A documentation procedure is necessary to report miles driven. I encourage a single form for each trip requiring a Google itinerary map justifying the miles. A summation spreadsheet is attached to the batch of trip tickets to summarize the number of miles driven. Use a cut-off date and a maximum outstanding period to turn in forms or there will be no reimbursement allowed. I suggest 30 days after the cut-off date or no reimbursement.
Scan all tickets and summary worksheets to both the employee’s folder and the mileage reimbursement account folder. Include mileage reimbursement as a child account under transportation expense or vehicle operations (cost of sales or expense).
There are several employees that are exceptions to all the above. This includes the owner, officers, directors and family members. The next article explains their reimbursement process in more detail.
Summary – Mileage Reimbursement
Mileage reimbursement is an alternative to the actual cost method of addressing the deductible amount for tax purposes. In addition it is a tool to reimburse employees for the use of their personal vehicles for business reasons.
The IRS sets the rate value each year. Employers may reimburse at the full amount or elect to use a lower value which generally excludes depreciation. Most employers utilize the full rate as the reimbursement amount.
The customary process is to include the dollar amount with the employee’s regular paycheck.

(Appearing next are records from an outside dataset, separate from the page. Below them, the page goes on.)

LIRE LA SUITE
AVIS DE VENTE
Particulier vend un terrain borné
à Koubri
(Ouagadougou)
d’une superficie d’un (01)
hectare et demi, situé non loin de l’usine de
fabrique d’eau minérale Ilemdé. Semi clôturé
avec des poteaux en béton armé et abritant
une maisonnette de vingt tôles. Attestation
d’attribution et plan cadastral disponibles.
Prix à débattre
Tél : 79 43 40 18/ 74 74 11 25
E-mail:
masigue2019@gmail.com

The dollar value is a nontaxable addition (tax exempt amount) to the employee. Employees may deduct any actual costs in excess of the reimbursed amount contingent on the 2% rule via Schedule A of their Form 1040. Employees must provide documenting proof.
Employers should maintain policies mandating proof of insurance, reimbursement amounts and procedures; and requiring evidence of a good driving record. Furthermore, all mileage documentation is scanned and stored in both the employee’s folder and the vehicle expense folder. ACT ON KNOWLEDGE.